51:6 Behold, Thou dost desire truth in the innermost being,
And in the hidden part Thou wilt make me know wisdom.

God desires that we be sincere in the innermost being — the place where our priorities are established and our decisions are made.

51:7 Purify me with hyssop, and I shall be clean;
Wash me, and I shall be whiter than snow.

David asked God to use hyssop (a plant frequently used in ceremonies of cleansing and purification) to cleanse him inwardly.

51:8 Make me to hear joy and gladness,
Let the bones which Thou hast broken rejoice.

David longed to hear joy and gladness, two of the things we lose when we sin against God. The latter part of the verse probably refers to the manner in which shepherds dealt with a lamb given to straying. The shepherd would break its legs, wounding the lamb for its own good. The shepherd then set the broken bones and carried the lamb on his shoulders until its legs were healed. The experience kept the lamb from straying again.

God always disciplines us for our good. | The Lord’s discipline is never capricious or cruel. God’s disciplinary actions are always redemptive in nature. He always disciplines us for our good.

51:9 Hide Thy face from my sins,
And blot out all my iniquities.

David asked God to not look upon his sin but instead to blot out or erase everything recorded against him. He asked God to cleanse, cancel, and destroy every and any thing that testified of his sin.

51:10 Create in me a clean heart, O God,
And renew a steadfast spirit within me.

David asked God to create in him a clean heart, not to restore the old one. He asked God to radically change and transform him from the inside out.

51:11 Do not cast me away from Thy presence,
And do not take Thy Holy Spirit from me.

The background of this verse is probably 1 Samuel 16:14 which speaks of the Holy Spirit departing from Saul or Judges 16:20 regarding the Lord departing from Samson.

51:12 Restore to me the joy of Thy salvation,
And sustain me with a willing spirit.

David asked God to bring about the restoration of what sin had taken from him — the joy of Thy salvation. Sin always robs the believer of the joy, and sometimes even the assurance, of salvation.

51:13 Then I will teach transgressors Thy ways,
And sinners will be converted to Thee.
51:14 Deliver me from bloodguiltiness, O God, Thou God of my salvation;
Then my tongue will joyfully sing of Thy righteousness.
51:15 O Lord, open my lips,
That my mouth may declare Thy praise.

David vowed to demonstrate the sincerity of his confession by his service. The forgiven should seek to lead others to the source of forgiveness. David vowed to tell others about God’s grace and mercy. God’s pardon produced in him an irrepressible urge to tell others about God’s goodness. Gratitude would not let him remain silent. He had to shout for joy and celebrate God’s forgiveness

Those who have experienced God’s grace cannot keep silent. | David vowed to proclaim the message that God forgives. His heart overflowed with gratitude and praise to God for His forgiveness. We too, should proclaim the forgiveness of God.

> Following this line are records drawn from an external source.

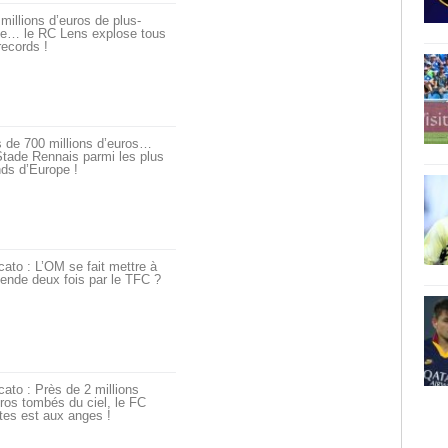
millions d’euros de plus-
ue… le RC Lens explose tous
records !
 de 700 millions d’euros…
tade Rennais parmi les plus
ds d’Europe !
ato : L’OM se fait mettre à
ende deux fois par le TFC ?
ato : Près de 2 millions
ros tombés du ciel, le FC
tes est aux anges !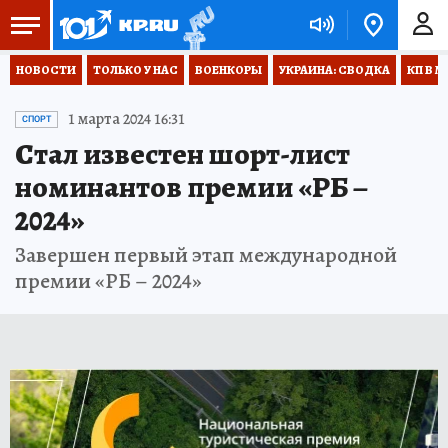
НОВОСТИ
ТОЛЬКО У НАС
ВОЕНКОРЫ
УКРАИНА: СВОДКА
КП В М
1 марта 2024 16:31
СПОРТ
Стал известен шорт-лист
номинантов премии «РБ –
2024»
Завершен первый этап международной
премии «РБ – 2024»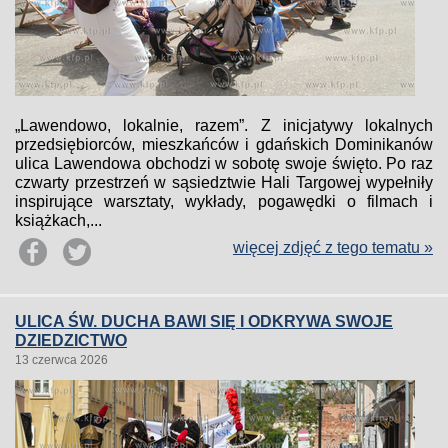
„Lawendowo, lokalnie, razem”. Z inicjatywy lokalnych
przedsiębiorców, mieszkańców i gdańskich Dominikanów
ulica Lawendowa obchodzi w sobotę swoje święto. Po raz
czwarty przestrzeń w sąsiedztwie Hali Targowej wypełniły
inspirujące warsztaty, wykłady, pogawędki o filmach i
książkach,...
więcej zdjęć z tego tematu »
ULICA ŚW. DUCHA BAWI SIĘ I ODKRYWA SWOJE
DZIEDZICTWO
13 czerwca 2026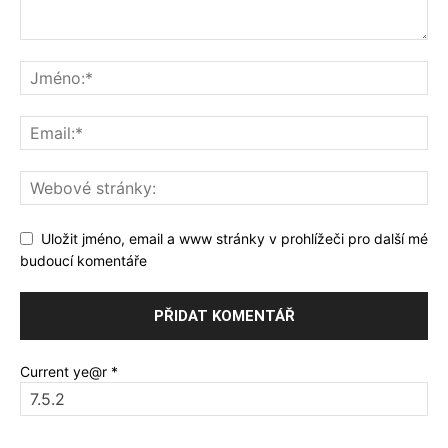
Uložit jméno, email a www stránky v prohlížeči pro další mé
budoucí komentáře
Current ye@r
*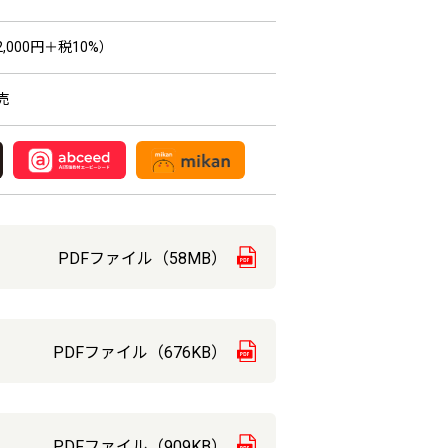
,000円＋税10%）
売
PDFファイル（58MB）
PDFファイル（676KB）
PDFファイル（909KB）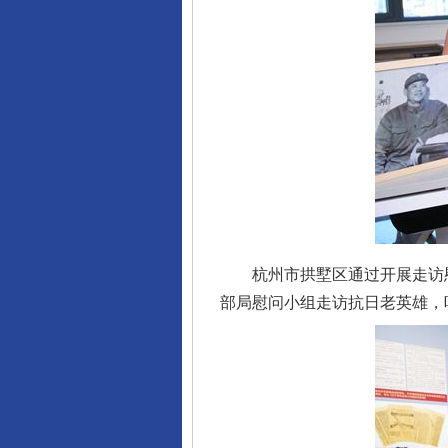
杭州市拱墅区通过开展走访慰
部局慰问小组走访抗日老英雄，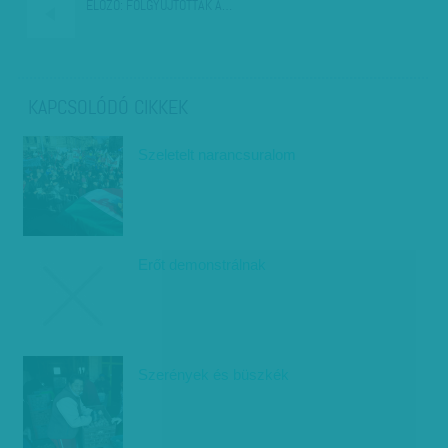
ELŐZŐ:
FÖLGYÚJTOTTÁK A…
KAPCSOLÓDÓ CIKKEK
Szeletelt narancsuralom
Erőt demonstrálnak
Szerények és büszkék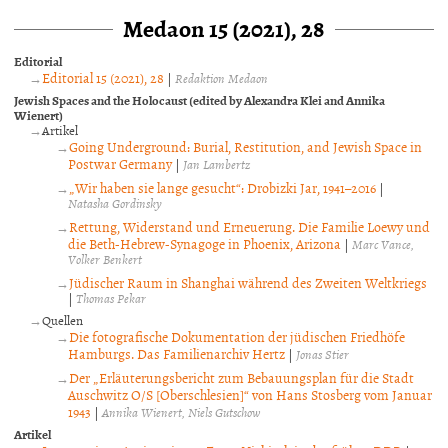
Medaon 15 (2021), 28
Editorial
Editorial 15 (2021), 28
|
Redaktion Medaon
Jewish Spaces and the Holocaust (edited by Alexandra Klei and Annika
Wienert)
Artikel
Going Underground: Burial, Restitution, and Jewish Space in
Postwar Germany
|
Jan Lambertz
„Wir haben sie lange gesucht“: Drobizki Jar, 1941–2016
|
Natasha Gordinsky
Rettung, Widerstand und Erneuerung. Die Familie Loewy und
die Beth-Hebrew-Synagoge in Phoenix, Arizona
|
Marc Vance
Volker Benkert
Jüdischer Raum in Shanghai während des Zweiten Weltkriegs
|
Thomas Pekar
Quellen
Die fotografische Dokumentation der jüdischen Friedhöfe
Hamburgs. Das Familienarchiv Hertz
|
Jonas Stier
Der „Erläuterungsbericht zum Bebauungsplan für die Stadt
Auschwitz O/S [Oberschlesien]“ von Hans Stosberg vom Januar
1943
|
Annika Wienert
Niels Gutschow
Artikel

51:16 For Thou dost not delight in sacrifice, otherwise I would give it;
Thou art not pleased with burnt offering.
51:17 The sacrifices of God are a broken spirit;
A broken and a contrite heart, O God, Thou wilt not despise.

God will not accept ritual as a substitute for repentance. David understood that God was interested in more than sacrifices. God was interested in a heart that was right with Him. Burnt offerings were not enough. God required a broken (torn or shattered) spirit and contrite (bruised or crushed) heart. These terms suggest that a forgiven individual must continue to have a deep sense of contrition for sin and its consequences even after being pardoned.

51:18 By Thy favor do good to Zion;
Build the walls of Jerusalem.
51:19 Then Thou wilt delight in righteous sacrifices,
In burnt offering and whole burnt offering;
Then young bulls will be offered on Thine altar.

David turned his attention to the city of Jerusalem. He did not want for his conduct to hinder God’s blessings or favor on the city. He asked God to bless the city with security and prayed that walls be built around Jerusalem. David closed the psalm by recognizing the value of sacrifices and ceremony in the religious life of the city.